** Opening Study material block **
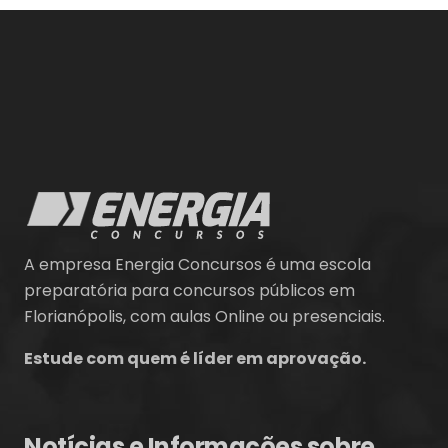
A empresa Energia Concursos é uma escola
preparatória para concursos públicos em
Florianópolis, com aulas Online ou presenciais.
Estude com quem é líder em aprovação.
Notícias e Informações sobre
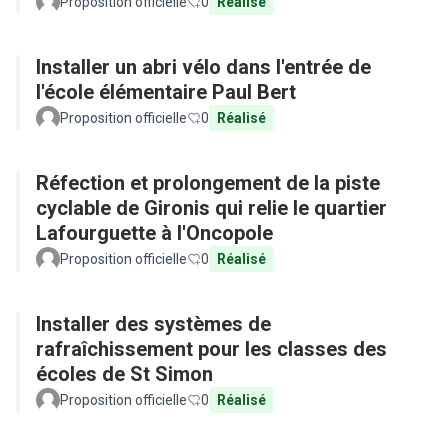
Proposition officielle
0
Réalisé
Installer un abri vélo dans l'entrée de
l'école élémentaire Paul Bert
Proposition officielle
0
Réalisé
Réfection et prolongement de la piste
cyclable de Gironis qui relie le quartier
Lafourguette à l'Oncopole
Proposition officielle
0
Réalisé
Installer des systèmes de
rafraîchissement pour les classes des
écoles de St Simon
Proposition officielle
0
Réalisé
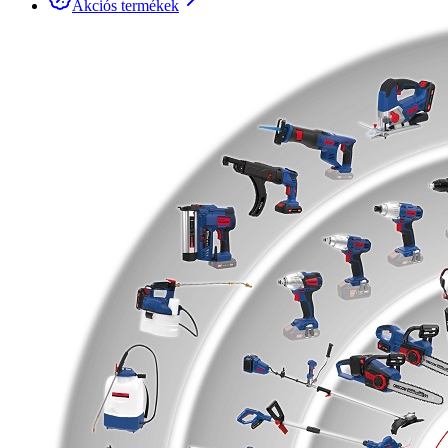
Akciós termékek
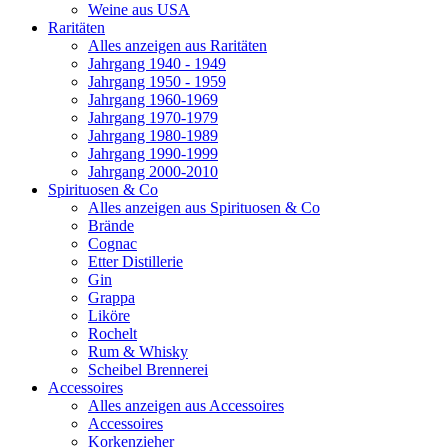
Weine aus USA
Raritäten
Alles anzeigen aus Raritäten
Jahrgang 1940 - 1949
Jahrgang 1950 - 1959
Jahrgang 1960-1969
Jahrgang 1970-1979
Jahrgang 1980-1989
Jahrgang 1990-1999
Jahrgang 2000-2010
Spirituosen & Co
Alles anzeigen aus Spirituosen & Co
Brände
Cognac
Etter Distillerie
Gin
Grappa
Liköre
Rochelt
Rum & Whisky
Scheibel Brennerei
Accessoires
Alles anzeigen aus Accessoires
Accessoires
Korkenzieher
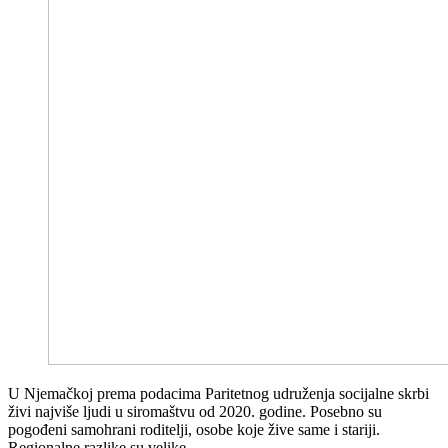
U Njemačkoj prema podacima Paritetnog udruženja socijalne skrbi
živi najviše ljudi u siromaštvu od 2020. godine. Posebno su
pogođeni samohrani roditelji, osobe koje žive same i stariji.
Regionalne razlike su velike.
** Closing Study material block **
** Opening Study material block **
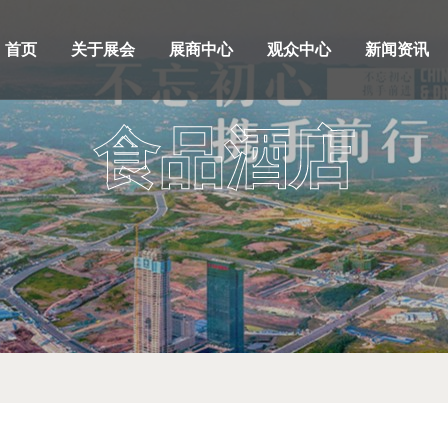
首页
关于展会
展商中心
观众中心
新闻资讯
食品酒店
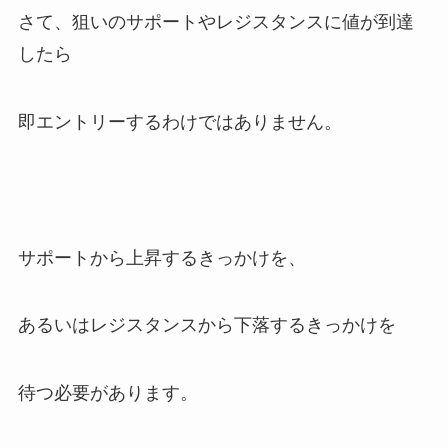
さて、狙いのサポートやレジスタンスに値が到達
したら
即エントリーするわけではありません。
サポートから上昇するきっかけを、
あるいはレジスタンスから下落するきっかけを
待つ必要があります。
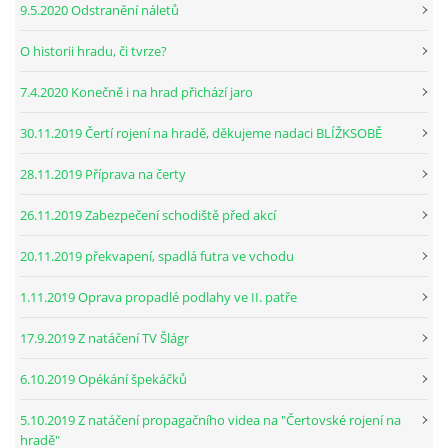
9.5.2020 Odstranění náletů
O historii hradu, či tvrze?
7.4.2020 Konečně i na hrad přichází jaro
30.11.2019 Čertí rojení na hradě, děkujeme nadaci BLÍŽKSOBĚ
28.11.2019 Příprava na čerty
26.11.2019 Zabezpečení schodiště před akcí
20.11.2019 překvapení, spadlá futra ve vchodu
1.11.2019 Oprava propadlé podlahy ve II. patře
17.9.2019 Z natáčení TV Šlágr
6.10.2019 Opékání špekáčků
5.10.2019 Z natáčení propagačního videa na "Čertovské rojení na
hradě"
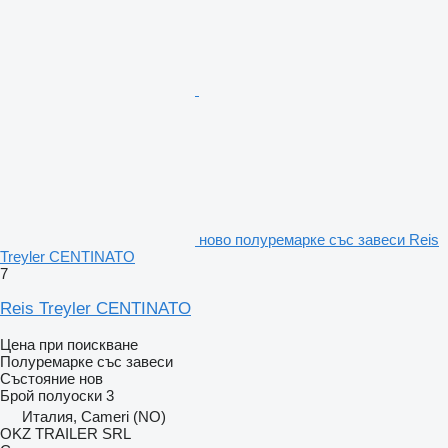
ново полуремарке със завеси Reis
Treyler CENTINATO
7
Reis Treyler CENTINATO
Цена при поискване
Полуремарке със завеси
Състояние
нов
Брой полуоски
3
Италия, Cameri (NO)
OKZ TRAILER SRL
** Closing Study material block **
From the records above, give again only the part that opens with the line containing "A empresa Energia Concursos é uma escola" and closes with the line containing "Regionalne razlike su velike.". Keep both ends but drop the pictures.

A empresa Energia Concursos é uma escola
preparatória para concursos públicos em
Florianópolis, com aulas Online ou presenciais.
Estude com quem é líder em aprovação.
Notícias e Informações sobre
Proposition officielle
0
Réalisé
Installer un abri vélo dans l'entrée de
l'école élémentaire Paul Bert
Proposition officielle
0
Réalisé
Réfection et prolongement de la piste
cyclable de Gironis qui relie le quartier
Lafourguette à l'Oncopole
Proposition officielle
0
Réalisé
Installer des systèmes de
rafraîchissement pour les classes des
écoles de St Simon
Proposition officielle
0
Réalisé
Akciós termékek
Weine aus USA
Raritäten
Alles anzeigen aus Raritäten
Jahrgang 1940 - 1949
Jahrgang 1950 - 1959
Jahrgang 1960-1969
Jahrgang 1970-1979
Jahrgang 1980-1989
Jahrgang 1990-1999
Jahrgang 2000-2010
Spirituosen & Co
Alles anzeigen aus Spirituosen & Co
Brände
Cognac
Etter Distillerie
Gin
Grappa
Liköre
Rochelt
Rum & Whisky
Scheibel Brennerei
Accessoires
Alles anzeigen aus Accessoires
Accessoires
Korkenzieher
U Njemačkoj prema podacima Paritetnog udruženja socijalne skrbi
živi najviše ljudi u siromaštvu od 2020. godine. Posebno su
pogođeni samohrani roditelji, osobe koje žive same i stariji.
Regionalne razlike su velike.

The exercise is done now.